Voting is integral to being an American. There is nothing more apple pie and standing up for the stars and stripes than voting. I have voted in nearly every election since that first time in a voting booth.
I joined the U.S. Army and have lived outside North Carolina since 1990. Many soldiers would change their state of residency from North Carolina so they would not have to pay state taxes, but not me, even though North Carolina did take state taxes. I was proud to call North Carolina home. I remained a resident of North Carolina, and I voted. I voted for everything from local board of education members to who sits behind the desk in the Oval Office. Voting is my right, my privilege and my responsibility.
But right now there is litigation by partisans who are trying to throw out my vote in the state Supreme Court election between Justice Allison Riggs and Judge Jefferson Griffin.
I retired from the military after 25 years of service and now serve my nation as a civil servant working overseas for the United States Army. Those partisans say my vote should not be counted because I did not copy my North Carolina driver’s license or my U.S. Army identification to prove who I am, as is required for those who arrive at the ballot box on Election Day. It is worth noting that my county election board never required nor requested me to provide a copy of any identification along with my absentee ballot. They asked me to sign an affidavit that I was an overseas voter and was who I claimed to be, and I did such. I am sure many soldiers have done the same when they were serving, as I have done so many times.
The prospect of my 2024 vote not being counted is outrageous. This is the method I have always voted since joining the Army and I was never — never — instructed to do anything differently. I wonder if my vote counted when I was deployed to Saudi Arabia? I wonder if my vote should have counted when I was stationed unaccompanied to Korea for more than a year by the Demilitarized Zone dividing the Koreas? Or should my vote have counted when I voted absentee because I was deployed to Afghanistan from 2012 to 2013?
Who I vote for is not relevant in any way to my outrage. What is relevant is the disenfranchisement of citizens because of a desire to get the result some so desperately want at a cost that is simply beyond the pale. This scorched earth quest for power is not tethered to the principles and the values that I, as an American, hold dear. History is replete with examples of those who are so willing to grab for power that they forget why they even stepped into the arena to serve. In the end, their motto is “the ends justify the means, regardless the cost.”

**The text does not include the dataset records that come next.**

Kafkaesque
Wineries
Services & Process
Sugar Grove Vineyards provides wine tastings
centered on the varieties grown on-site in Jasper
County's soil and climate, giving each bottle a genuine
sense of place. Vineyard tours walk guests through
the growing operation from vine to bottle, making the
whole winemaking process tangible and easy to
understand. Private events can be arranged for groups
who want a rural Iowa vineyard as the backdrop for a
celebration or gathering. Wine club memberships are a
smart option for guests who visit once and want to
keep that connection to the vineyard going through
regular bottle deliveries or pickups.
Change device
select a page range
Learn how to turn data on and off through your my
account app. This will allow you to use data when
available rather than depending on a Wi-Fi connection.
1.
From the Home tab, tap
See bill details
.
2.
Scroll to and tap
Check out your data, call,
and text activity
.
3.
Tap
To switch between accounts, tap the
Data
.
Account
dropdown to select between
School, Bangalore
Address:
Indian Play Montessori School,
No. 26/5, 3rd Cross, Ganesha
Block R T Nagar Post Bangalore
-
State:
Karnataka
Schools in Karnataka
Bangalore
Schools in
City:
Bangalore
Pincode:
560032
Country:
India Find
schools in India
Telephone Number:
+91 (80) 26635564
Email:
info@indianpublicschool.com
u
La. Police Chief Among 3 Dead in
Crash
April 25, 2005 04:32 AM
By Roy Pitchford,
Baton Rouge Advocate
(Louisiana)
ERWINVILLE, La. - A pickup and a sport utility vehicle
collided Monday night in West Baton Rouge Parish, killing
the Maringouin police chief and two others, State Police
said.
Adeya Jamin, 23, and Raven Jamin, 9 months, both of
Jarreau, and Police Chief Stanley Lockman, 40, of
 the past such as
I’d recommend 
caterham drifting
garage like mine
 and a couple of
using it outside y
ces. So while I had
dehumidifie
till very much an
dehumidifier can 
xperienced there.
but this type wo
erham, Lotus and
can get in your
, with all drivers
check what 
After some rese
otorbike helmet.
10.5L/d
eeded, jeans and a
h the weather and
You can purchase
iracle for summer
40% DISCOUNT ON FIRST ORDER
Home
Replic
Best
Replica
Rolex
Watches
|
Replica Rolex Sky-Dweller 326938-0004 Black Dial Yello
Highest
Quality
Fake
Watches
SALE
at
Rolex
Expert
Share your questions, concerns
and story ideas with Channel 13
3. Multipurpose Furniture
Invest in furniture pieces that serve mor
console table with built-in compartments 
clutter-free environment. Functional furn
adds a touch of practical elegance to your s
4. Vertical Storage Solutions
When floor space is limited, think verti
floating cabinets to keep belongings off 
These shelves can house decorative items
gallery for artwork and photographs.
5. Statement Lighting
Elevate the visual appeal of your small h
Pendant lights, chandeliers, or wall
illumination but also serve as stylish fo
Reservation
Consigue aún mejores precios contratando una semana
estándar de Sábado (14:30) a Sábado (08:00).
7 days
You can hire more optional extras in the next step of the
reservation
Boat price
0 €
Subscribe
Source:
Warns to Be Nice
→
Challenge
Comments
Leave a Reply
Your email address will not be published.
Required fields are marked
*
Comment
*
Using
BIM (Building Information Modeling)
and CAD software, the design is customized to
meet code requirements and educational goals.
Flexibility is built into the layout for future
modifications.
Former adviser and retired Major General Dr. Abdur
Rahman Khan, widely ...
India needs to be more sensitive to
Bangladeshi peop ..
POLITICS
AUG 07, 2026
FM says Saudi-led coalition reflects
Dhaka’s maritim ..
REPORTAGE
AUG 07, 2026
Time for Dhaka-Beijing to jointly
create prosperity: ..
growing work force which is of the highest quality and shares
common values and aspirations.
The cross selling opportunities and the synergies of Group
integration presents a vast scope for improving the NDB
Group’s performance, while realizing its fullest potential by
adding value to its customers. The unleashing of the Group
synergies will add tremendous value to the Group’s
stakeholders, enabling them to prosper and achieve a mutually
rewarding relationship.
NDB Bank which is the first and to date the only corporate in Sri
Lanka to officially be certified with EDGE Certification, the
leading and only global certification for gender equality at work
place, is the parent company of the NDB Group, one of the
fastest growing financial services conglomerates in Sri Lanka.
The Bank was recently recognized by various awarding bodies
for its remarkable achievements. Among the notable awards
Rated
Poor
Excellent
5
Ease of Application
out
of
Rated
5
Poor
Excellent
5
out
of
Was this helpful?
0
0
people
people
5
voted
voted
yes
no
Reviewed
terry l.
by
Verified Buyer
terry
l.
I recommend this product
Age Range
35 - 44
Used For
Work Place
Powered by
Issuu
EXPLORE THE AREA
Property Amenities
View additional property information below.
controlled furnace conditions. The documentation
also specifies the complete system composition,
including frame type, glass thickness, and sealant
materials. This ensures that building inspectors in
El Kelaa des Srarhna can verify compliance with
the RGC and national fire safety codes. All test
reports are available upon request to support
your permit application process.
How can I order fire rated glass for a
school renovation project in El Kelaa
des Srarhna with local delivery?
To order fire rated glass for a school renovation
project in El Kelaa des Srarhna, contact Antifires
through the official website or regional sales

I served and proudly so, and part of that ethos was my ability to tell others during my service that my country gave me a voice through my vote. Sometimes my candidates lost, and sometimes my candidates won. But never has my vote been questioned and potentially excluded so willfully in an attempt to ascertain a certain partisan result.
Any political party that would support this is playing with fire, and sadly all that is wanted is a result without regard to the very fabric that made us as a nation exceptional — the sacrosanct ability to choose our leaders through voting. But when you fundamentally fail to have the very ethics that made this country great, then please don’t ask me to call you an American. My vote would be extremely easy.